### Your task:
Hunt through the lines below for the string "chargé" and copy each one that has it.
══ Data to process
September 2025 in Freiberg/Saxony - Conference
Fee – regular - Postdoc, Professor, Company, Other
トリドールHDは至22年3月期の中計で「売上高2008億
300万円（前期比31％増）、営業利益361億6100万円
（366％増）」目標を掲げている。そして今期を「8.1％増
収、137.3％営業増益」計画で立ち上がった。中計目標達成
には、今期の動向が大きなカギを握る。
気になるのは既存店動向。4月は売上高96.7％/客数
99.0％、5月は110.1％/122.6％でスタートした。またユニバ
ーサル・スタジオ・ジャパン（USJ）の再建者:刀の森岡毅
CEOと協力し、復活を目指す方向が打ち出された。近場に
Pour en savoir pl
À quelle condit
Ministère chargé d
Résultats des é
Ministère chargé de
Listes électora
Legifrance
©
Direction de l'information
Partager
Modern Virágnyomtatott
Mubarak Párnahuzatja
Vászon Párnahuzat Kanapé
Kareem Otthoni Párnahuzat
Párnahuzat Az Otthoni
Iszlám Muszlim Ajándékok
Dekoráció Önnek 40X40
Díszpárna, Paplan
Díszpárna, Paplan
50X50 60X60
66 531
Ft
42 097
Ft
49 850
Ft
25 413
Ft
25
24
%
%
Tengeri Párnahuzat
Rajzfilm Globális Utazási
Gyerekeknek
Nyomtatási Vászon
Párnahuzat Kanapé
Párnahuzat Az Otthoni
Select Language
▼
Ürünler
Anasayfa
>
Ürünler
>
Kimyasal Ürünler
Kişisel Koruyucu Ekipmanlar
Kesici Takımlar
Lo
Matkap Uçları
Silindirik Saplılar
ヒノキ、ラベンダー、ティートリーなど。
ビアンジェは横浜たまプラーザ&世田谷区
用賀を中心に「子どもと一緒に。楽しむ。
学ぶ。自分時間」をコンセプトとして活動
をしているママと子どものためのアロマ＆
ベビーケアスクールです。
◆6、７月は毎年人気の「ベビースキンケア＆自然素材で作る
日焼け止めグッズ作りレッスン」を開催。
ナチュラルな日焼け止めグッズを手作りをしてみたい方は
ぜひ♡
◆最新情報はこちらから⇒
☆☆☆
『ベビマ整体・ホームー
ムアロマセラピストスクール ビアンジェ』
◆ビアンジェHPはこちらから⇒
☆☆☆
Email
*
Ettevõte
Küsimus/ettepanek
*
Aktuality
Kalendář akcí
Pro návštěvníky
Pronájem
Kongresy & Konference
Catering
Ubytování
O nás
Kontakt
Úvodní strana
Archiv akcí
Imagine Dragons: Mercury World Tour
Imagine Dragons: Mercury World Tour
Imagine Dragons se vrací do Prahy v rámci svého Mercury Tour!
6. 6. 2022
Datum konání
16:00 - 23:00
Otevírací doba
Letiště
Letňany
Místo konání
════
### Completed exercise:
Ministère chargé d
Ministère chargé de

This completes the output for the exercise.